- WORK REQUEST -
For the listing below, output exactly the lines from the line with "Was ich lese (4)" up to and including the line with "Bindung. Autonomie. Gesundheit", and no other lines.

RECORDS FOR THIS TASK START

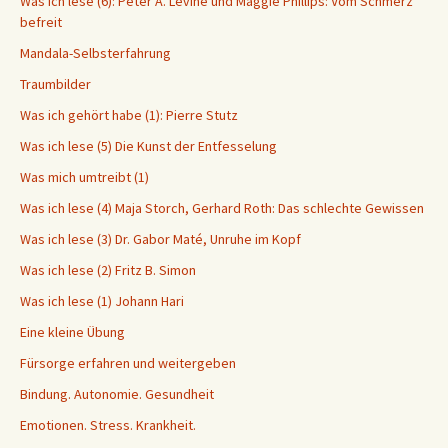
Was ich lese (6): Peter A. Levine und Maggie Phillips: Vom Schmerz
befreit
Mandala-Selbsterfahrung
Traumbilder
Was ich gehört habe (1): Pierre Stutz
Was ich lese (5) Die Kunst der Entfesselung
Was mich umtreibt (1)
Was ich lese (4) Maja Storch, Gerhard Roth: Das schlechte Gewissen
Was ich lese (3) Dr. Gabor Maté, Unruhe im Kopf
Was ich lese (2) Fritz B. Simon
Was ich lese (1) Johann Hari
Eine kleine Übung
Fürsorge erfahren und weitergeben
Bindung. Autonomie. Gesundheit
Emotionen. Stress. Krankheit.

RECORDS FOR THIS TASK END
RECORDS FOR THIS TASK START

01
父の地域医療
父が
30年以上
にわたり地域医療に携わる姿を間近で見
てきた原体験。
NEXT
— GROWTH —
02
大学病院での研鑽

RECORDS FOR THIS TASK END

- SOLUTION FOR THIS TASK -
Was ich lese (4) Maja Storch, Gerhard Roth: Das schlechte Gewissen
Was ich lese (3) Dr. Gabor Maté, Unruhe im Kopf
Was ich lese (2) Fritz B. Simon
Was ich lese (1) Johann Hari
Eine kleine Übung
Fürsorge erfahren und weitergeben
Bindung. Autonomie. Gesundheit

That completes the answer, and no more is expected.